Este glossário reúne os termos que aparecem com maior frequência nos catálogos de RUO, nos certificados de análise e na literatura técnica sobre investigação peptides. Aqui encontrará definições claras de moléculas comuns, conceitos de qualidade, tais como HPLC e LC-MS, e noções básicas de classificação, estabilidade e documentação analítica.

Na 24Peptides , damos prioridade à rastreabilidade dos lotes, à análise independente por entidades externas e à transparência documental. A informação contida nesta página tem caráter educativo e está orientada para a investigação. Os materiais RUO destinam-se exclusivamente a fins de investigação, não se destinando a uso humano e sendo reservados apenas a pessoas com mais de 18 anos de idade.

O que são as investigações peptides

Um péptido é uma cadeia de aminoácidos ligados por ligações peptídicas.
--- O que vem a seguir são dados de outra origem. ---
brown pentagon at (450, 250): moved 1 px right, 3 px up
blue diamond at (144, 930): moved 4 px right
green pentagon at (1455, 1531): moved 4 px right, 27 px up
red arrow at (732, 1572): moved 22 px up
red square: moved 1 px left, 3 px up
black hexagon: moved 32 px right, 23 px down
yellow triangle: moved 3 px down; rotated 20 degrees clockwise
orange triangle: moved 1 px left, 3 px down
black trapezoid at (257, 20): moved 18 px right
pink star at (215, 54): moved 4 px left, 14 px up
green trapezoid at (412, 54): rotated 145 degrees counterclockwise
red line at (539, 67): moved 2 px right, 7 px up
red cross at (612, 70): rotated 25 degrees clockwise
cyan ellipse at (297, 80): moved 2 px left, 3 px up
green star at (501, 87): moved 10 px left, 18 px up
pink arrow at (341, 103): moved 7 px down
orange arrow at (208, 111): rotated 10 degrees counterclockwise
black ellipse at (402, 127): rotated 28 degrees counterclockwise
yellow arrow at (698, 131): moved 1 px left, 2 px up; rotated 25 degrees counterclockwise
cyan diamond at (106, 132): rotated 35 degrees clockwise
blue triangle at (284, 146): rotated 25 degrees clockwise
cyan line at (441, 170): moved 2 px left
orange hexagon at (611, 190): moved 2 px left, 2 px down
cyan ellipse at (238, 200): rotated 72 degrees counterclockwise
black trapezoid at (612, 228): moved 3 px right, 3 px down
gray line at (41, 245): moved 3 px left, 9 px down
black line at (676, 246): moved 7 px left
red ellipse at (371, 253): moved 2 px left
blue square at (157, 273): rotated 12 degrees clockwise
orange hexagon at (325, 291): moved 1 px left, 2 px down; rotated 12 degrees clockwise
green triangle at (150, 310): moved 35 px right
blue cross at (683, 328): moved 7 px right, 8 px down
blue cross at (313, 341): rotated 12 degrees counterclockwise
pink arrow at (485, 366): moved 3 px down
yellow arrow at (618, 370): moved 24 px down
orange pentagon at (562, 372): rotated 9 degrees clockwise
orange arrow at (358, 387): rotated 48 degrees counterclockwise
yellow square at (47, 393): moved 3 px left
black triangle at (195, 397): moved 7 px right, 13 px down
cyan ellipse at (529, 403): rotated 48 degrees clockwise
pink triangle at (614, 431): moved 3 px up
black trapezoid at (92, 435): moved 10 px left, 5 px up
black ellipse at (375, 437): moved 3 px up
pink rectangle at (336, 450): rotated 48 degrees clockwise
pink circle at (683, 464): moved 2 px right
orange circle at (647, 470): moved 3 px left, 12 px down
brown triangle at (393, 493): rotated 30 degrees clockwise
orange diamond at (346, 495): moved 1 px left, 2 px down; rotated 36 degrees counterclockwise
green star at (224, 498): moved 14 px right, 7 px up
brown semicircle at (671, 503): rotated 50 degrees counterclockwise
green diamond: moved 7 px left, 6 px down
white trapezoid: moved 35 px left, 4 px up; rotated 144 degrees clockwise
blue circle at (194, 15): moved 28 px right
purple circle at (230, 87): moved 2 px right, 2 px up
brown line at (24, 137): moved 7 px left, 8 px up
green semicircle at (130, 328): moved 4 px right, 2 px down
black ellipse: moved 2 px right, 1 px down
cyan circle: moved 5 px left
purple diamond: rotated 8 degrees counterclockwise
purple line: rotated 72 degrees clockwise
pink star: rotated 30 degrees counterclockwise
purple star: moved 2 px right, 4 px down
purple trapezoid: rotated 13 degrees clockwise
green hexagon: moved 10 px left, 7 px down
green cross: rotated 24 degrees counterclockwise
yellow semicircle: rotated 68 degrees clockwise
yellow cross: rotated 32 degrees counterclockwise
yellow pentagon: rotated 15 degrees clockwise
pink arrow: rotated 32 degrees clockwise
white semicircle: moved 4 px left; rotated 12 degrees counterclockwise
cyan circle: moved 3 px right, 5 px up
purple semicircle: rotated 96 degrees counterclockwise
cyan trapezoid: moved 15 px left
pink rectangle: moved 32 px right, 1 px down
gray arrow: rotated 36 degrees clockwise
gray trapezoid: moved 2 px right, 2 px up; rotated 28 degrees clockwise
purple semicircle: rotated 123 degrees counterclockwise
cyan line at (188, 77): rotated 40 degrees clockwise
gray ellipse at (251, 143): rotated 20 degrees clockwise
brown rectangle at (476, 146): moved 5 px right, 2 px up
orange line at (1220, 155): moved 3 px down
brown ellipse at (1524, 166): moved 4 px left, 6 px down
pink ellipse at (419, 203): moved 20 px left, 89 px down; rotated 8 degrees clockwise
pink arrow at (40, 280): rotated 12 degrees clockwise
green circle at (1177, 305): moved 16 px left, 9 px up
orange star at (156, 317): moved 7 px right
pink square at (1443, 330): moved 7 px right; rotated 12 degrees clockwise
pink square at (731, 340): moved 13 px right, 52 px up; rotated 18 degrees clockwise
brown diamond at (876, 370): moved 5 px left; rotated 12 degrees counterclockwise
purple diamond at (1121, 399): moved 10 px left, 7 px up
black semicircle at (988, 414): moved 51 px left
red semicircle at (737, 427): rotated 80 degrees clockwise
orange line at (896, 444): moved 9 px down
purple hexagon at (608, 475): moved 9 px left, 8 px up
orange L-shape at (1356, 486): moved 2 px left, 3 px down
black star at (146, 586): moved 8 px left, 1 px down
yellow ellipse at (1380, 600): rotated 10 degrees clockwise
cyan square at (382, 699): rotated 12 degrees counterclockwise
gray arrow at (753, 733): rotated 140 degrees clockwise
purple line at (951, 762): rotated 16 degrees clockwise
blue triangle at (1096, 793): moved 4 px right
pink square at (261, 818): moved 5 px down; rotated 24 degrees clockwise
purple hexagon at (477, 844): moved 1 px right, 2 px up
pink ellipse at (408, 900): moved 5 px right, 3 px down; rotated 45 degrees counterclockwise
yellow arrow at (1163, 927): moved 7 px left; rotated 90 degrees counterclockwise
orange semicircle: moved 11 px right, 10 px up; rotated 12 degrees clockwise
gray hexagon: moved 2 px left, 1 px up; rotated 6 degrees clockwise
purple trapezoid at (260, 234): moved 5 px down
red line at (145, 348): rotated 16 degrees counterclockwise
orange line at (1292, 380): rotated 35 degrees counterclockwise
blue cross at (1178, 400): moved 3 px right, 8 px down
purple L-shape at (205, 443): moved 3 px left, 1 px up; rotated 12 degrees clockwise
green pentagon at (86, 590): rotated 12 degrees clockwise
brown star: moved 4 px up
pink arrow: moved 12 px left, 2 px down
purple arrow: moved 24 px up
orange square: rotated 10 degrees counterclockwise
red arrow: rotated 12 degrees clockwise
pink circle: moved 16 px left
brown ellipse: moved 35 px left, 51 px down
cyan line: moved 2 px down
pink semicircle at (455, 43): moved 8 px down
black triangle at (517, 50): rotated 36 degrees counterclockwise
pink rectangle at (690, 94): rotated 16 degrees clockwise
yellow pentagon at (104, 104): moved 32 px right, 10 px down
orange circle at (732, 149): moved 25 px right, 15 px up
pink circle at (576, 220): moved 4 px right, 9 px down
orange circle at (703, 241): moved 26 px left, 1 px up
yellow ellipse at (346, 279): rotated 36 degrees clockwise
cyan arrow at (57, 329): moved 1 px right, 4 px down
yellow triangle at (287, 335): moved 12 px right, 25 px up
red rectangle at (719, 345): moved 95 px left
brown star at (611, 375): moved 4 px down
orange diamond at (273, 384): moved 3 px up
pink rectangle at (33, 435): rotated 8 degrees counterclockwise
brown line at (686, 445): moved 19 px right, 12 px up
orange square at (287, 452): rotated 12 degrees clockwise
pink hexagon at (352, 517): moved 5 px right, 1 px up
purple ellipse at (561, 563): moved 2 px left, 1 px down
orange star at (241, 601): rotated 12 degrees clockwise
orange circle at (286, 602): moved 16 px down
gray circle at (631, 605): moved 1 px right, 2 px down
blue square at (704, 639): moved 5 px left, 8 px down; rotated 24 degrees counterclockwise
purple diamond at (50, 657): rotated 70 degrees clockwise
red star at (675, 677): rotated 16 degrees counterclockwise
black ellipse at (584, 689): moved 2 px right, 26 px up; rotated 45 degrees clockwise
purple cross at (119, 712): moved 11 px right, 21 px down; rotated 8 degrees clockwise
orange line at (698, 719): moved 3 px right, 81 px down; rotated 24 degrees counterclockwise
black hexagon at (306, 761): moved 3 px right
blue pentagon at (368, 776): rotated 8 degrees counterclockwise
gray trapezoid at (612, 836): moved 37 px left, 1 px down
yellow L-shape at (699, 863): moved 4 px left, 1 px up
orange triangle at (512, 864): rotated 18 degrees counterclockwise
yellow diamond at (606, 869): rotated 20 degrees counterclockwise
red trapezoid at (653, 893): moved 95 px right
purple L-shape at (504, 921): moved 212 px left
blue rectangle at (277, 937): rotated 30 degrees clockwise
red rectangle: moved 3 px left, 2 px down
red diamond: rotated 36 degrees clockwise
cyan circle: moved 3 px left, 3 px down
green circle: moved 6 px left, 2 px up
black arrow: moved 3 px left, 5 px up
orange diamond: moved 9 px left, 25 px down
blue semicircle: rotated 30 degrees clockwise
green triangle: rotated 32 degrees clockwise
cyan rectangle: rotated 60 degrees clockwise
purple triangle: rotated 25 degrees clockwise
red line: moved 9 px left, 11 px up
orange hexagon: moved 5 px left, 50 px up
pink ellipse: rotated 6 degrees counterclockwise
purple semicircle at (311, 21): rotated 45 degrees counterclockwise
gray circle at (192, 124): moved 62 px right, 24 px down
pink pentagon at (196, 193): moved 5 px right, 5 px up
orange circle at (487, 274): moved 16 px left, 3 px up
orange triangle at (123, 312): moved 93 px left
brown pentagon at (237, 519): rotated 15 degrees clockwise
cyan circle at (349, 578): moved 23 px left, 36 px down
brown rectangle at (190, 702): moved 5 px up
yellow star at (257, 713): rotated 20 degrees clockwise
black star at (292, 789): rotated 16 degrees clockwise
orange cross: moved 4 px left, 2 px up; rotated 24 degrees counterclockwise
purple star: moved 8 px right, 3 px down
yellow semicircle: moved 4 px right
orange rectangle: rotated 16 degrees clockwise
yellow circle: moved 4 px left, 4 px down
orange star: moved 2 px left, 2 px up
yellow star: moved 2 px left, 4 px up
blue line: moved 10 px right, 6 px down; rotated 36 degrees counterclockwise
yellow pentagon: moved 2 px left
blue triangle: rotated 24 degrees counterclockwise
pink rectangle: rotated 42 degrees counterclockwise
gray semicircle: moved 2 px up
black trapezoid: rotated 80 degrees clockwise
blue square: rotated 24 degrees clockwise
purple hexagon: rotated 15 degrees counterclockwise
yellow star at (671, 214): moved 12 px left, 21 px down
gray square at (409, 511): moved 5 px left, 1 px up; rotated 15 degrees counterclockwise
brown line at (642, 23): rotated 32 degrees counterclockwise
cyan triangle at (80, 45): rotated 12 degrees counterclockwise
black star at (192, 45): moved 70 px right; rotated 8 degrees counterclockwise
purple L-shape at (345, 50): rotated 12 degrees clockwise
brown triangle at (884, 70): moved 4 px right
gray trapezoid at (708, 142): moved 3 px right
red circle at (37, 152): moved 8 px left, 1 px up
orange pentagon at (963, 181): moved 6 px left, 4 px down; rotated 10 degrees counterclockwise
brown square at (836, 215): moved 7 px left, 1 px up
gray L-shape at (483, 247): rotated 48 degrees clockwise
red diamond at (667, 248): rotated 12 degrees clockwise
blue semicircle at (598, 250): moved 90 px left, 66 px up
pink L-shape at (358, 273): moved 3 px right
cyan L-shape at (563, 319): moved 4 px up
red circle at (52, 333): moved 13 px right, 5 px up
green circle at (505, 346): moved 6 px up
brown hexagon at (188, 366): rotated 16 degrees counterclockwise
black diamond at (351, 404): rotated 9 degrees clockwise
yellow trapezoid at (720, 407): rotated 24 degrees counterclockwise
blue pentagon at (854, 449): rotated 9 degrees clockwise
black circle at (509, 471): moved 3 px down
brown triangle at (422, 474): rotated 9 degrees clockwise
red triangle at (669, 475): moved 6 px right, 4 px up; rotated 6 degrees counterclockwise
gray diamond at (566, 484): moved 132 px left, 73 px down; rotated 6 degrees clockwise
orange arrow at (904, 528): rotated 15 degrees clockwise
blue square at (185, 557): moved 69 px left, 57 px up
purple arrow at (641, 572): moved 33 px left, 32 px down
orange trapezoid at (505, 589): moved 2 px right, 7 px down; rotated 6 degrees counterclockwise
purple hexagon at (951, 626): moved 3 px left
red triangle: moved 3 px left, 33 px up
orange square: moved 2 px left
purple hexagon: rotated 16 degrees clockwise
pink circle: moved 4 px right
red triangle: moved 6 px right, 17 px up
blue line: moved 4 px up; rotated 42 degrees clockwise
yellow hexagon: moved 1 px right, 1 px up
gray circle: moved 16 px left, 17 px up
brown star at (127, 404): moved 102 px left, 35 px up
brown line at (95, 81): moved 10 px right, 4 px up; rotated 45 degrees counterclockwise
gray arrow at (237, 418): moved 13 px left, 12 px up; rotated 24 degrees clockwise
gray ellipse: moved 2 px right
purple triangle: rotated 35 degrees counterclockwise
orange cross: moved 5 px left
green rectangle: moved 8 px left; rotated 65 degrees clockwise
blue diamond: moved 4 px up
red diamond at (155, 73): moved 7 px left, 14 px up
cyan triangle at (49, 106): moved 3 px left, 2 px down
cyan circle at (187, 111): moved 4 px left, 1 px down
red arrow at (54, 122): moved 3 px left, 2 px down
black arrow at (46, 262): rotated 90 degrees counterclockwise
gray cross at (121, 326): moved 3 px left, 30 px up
Na investigação, estas moléculas são utilizadas como ferramentas para estudar a sinalização celular, a interação com os recetores, a inflamação, o metabolismo, a barreira epitelial e outros processos biológicos. A sequência é normalmente descrita do N-terminal ao C-terminal, e pequenas alterações nessa sequência podem alterar substancialmente a atividade observada.

A diferença entre um péptido e uma proteína não depende apenas do número de aminoácidos, mas, na prática, peptides são geralmente mais curtos e mais fáceis de caracterizar. Neste contexto, um bom glossário não se deve limitar ao nome da molécula. Deve também explicar como interpretar a pureza, a identidade, o sal ou o contra-ião, a liofilização, a reconstituição e o certificado de análise, uma vez que esses dados influenciam diretamente a interpretação de um material RUO.

Como são classificadas as « peptides »

Por função biológica

Uma forma útil de as classificar é de acordo com a via biológica que estudam. Isto inclui, por exemplo, as incretinas e os agonistas relacionados com o GLP-1, os secretagogos do eixo do GH, os imunomoduladores peptides, os neuroativos peptides e os peptides utilizados na investigação dermatológica ou cosmética. Esta classificação ajuda a explicar por que razão moléculas muito diferentes aparecem juntas no mesmo catálogo.

Por estrutura química

Também podem ser classificadas de acordo com a sua arquitetura. Existem sequências lineares e cíclicas peptides, sequências com pontes dissulfureto, complexos peptídico-metálicos, como o GHK-Cu, e análogos modificados para alterar a estabilidade, a afinidade ou a meia-vida. Dois nomes semelhantes não garantem equivalência se a sequência, o comprimento da cadeia ou a modificação química forem diferentes.

Por contexto experimental

Outra classificação relevante distingue os « peptides » endógenos, os análogos sintéticos, os fragmentos de sequências naturais e os compostos relacionados, que por vezes são agrupados por afinidade de pesquisa, mesmo que não sejam « peptides » no sentido estrito. Por conseguinte, quando se questiona quais são os « peptides » mais utilizados, é frequentemente mais útil referir-se a famílias de investigação do que a uma única lista fechada.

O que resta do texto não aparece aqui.